# The Ubuntu Forum Community > Ubuntu Official Flavours Support > Installation & Upgrades > [ubuntu] Ubuntu 12.04 Chrome Java Plugin

## hmartine

Google Chrome does not detect java. I know this topic has been post everywhere, but I try their suggestions and it does not work. I need your help to know if there is anything I am doing wrong or anything I have not done yet.
This is what I have and what I have done
Ubuntu 12.04 recently installed
Java(TM) SE Runtime Environment (build 1.7.0_09-b05)
Google chrome Version 22.0.1229.94.
I also have firefox 16.0.2, and JAVA works fine there (using IcedTea pluging)

What I have done, 
I installed Java from the terminal
Then Icedtea plugin, also from the terminal, at this point java started working on firefox, which makes me think Java is working fine
I searched for the java lib using the command (find / -name libjava.so 2> /dev/null)
once it founded the lib I created a link of the "libnpjp2.so" to the chrome plugins folder using the following command "sudo ln -s /usr/lib/jvm/java-7-oracle/jre/lib/i386/libnpjp2.so /opt/google/chrome/plugins/"
It did the link in the folder, but still when I go to Java to test, using the chrome browser, java does not work.

Any suggestions?

Thanks a lot

----------


## Tranas

Install default-jdk using Synaptic

works for me. ymmv

----------


## critin

In chrome 'Current Settings', are all sites allowed  to run JavaScript?

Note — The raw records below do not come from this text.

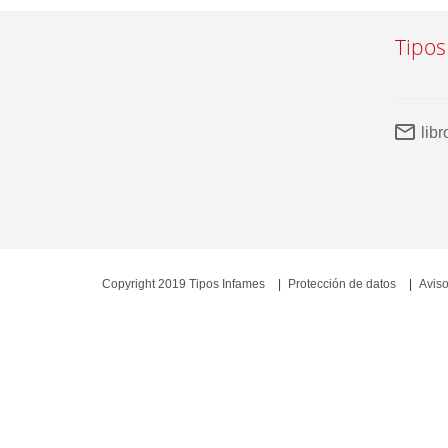
Tipos
lib
Copyright 2019 Tipos Infames
Protección de datos
Aviso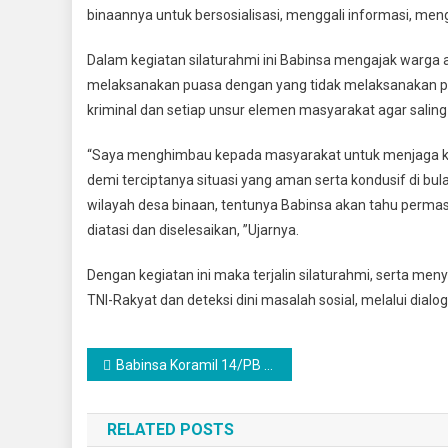
Bersilat
binaannya untuk bersosialisasi, menggali informasi, meng
Dengan
Warga
Dalam kegiatan silaturahmi ini Babinsa mengajak warga
Binaan
melaksanakan puasa dengan yang tidak melaksanakan pu
kriminal dan setiap unsur elemen masyarakat agar saling
“Saya menghimbau kepada masyarakat untuk menjaga k
demi terciptanya situasi yang aman serta kondusif di bul
wilayah desa binaan, tentunya Babinsa akan tahu perma
diatasi dan diselesaikan, ”Ujarnya.
Dengan kegiatan ini maka terjalin silaturahmi, serta 
TNI-Rakyat dan deteksi dini masalah sosial, melalui dial
Navigasi
Babinsa Koramil 14/PB Serda Darmono Aruan Komsos Dengan Guru Dan Siswa SD Negeri 101832 Pancur Batu, Beri Arahan Menjadi Anak Di siplin
pos
RELATED POSTS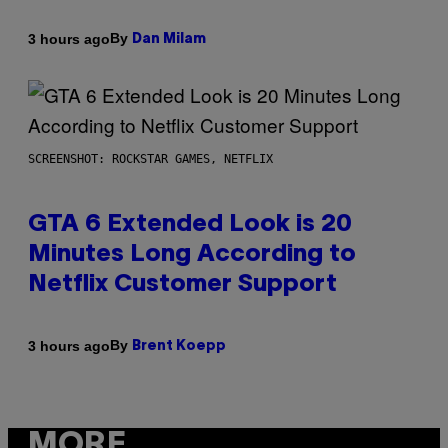
By
3 hours ago
Dan Milam
SCREENSHOT: ROCKSTAR GAMES, NETFLIX
GTA 6 Extended Look is 20
Minutes Long According to
Netflix Customer Support
By
3 hours ago
Brent Koepp
MORE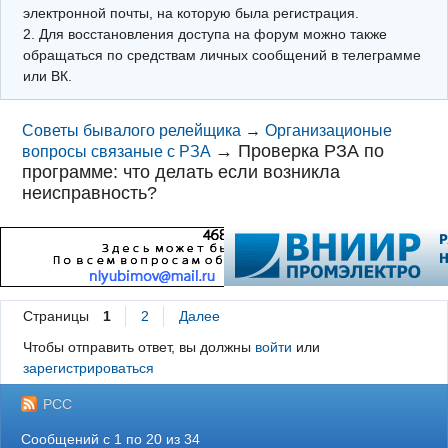
электронной почты, на которую была регистрация.
2. Для восстановления доступа на форум можно также
обращаться по средствам личных сообщений в телеграмме
или ВК.
Советы бывалого релейщика
→
Организационые
→
Проверка РЗА по
вопросы связаные с РЗА
программе: что делать если возникла
неисправность?
Страницы
1
2
Далее
Чтобы отправить ответ, вы должны
войти
или
зарегистрироваться
РСС
Сообщений с 1 по 20 из 34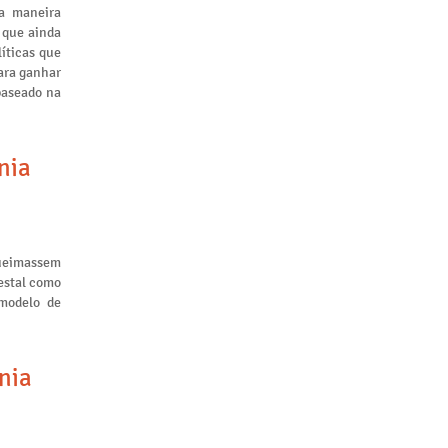
a maneira
 que ainda
líticas que
ara ganhar
baseado na
nia
queimassem
restal como
 modelo de
nia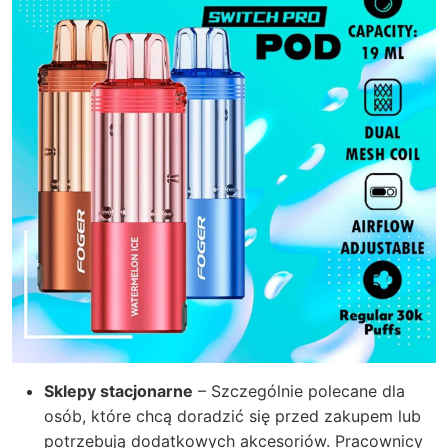
Sklepy stacjonarne
– Szczególnie polecane dla
osób, które chcą doradzić się przed zakupem lub
potrzebują dodatkowych akcesoriów. Pracownicy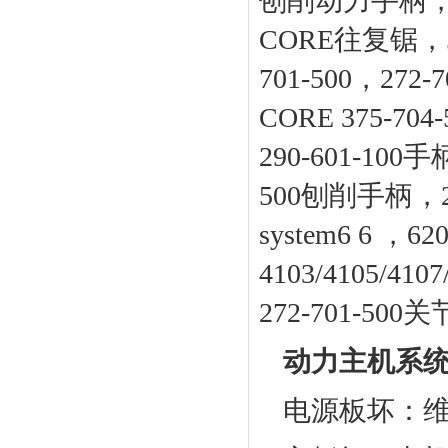
刨削动力手柄，54
CORE往复锯，54
701-500，2
CORE 375-70
290-601-100
500刨削手柄，2
system6 6 ，
4103/4105/410
272-701-50
动力主机系
电源板坏：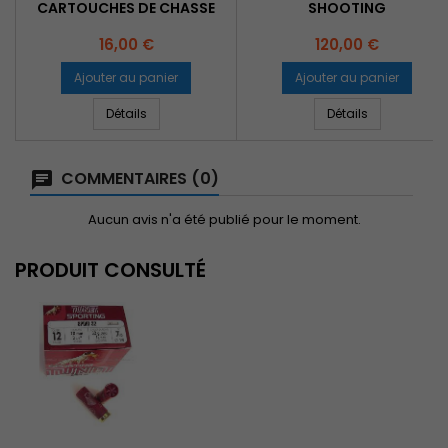
CARTOUCHES DE CHASSE
SHOOTING
Prix
Prix
16,00 €
120,00 €
Ajouter au panier
Ajouter au panier
Détails
Détails
COMMENTAIRES (0)
Aucun avis n'a été publié pour le moment.
PRODUIT CONSULTÉ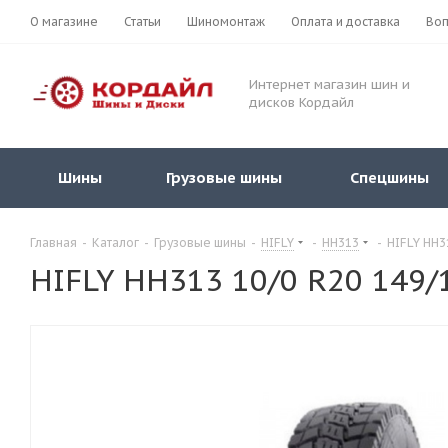
О магазине
Статьи
Шиномонтаж
Оплата и доставка
Воп
Интернет магазин шин и
дисков Кордайл
Шины
Грузовые шины
Спецшины
Главная
-
Каталог
-
Грузовые шины
-
HIFLY
-
HH313
-
HIFLY HH3
HIFLY HH313 10/0 R20 149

Did you install openjdk-7-jre?  It should be in Software Center.

----------


## kingpioneer

The best solution I found, (none of these suggestions worked for me), is as followings:
First install Icedtead pluging by:

1) sudo apt-get install *icedtea-7-plugin*

Then in your chrome browser go to:

2) chrome-> Settings-> Show Advanced Settings-> Privacy then click onContent Settings -> Plug-ins then click on Disable Individual Plug-in3) Disable both "*IceTea-Web Plugin*" and "*Java(TM)*"4) Restart the browser.5) chrome-> Settings-> Show Advanced Settings-> Privacy then click onContent Settings -> Plug-ins then click on Disable Individual Plug-in6) Enable *only* "*IceTea-Web Plugin*"7) Enjoy !

----------